What needs to be done
With the line containing "(validated)" as the start and the line containing "Syllabication" as the end, transcribe that span of the entries below exactly, including both.
---------- Information ----------
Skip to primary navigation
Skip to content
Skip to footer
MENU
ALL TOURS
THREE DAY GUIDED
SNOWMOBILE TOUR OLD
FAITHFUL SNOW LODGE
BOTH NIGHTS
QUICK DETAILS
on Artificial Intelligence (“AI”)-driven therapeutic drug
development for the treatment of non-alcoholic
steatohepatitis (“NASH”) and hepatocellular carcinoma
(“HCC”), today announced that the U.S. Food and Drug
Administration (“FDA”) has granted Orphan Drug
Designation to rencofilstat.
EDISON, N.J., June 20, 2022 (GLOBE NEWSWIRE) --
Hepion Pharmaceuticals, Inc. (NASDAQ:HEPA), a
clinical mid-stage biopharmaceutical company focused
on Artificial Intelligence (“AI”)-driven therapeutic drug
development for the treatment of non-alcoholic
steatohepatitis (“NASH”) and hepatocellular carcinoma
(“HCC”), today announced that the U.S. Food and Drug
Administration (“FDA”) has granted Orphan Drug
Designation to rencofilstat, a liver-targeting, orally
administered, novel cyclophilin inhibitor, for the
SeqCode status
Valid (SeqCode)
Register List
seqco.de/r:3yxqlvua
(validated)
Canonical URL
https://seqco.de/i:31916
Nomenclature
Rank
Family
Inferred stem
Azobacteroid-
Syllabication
----------
---------- Information ----------
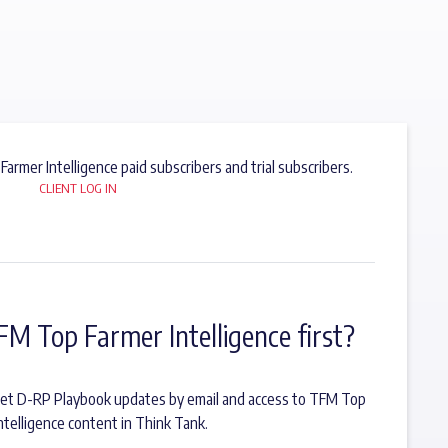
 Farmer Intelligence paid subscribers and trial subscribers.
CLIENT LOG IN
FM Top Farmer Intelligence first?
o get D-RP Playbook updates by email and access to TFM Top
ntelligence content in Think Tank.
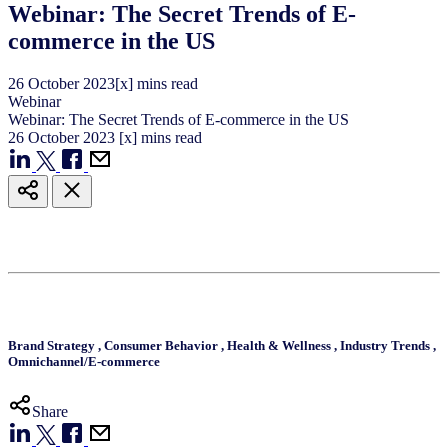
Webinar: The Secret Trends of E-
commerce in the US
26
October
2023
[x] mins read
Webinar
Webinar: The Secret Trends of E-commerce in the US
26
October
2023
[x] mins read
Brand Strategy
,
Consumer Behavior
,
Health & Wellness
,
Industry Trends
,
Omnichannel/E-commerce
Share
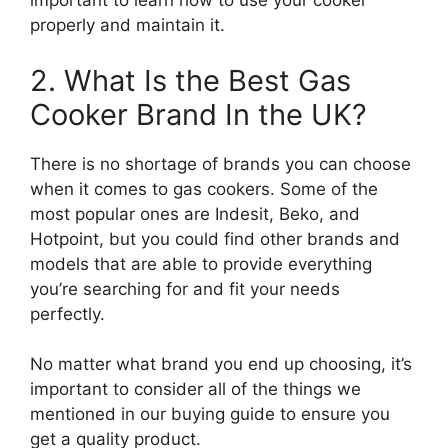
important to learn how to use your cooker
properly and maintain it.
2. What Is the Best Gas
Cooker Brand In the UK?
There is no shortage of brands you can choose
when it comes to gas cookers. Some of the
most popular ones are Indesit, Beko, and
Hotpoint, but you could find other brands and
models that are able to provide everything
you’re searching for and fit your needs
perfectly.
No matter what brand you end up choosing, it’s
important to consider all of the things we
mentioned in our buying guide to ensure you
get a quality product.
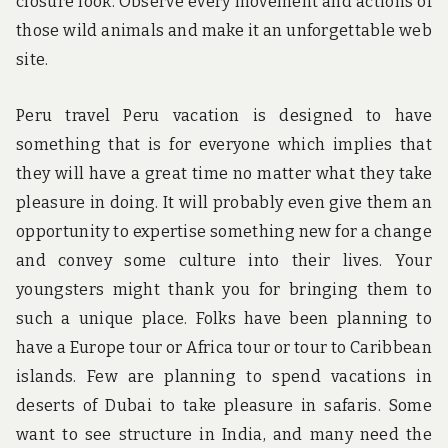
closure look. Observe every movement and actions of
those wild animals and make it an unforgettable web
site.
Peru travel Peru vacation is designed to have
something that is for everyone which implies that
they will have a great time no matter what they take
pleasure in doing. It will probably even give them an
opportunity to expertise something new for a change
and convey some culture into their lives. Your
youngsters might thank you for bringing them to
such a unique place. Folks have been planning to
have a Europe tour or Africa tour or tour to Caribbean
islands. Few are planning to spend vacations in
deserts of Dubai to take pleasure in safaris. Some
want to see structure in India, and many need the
----------
Expected answer
(validated)
Canonical URL
https://seqco.de/i:31916
Nomenclature
Rank
Family
Inferred stem
Azobacteroid-
Syllabication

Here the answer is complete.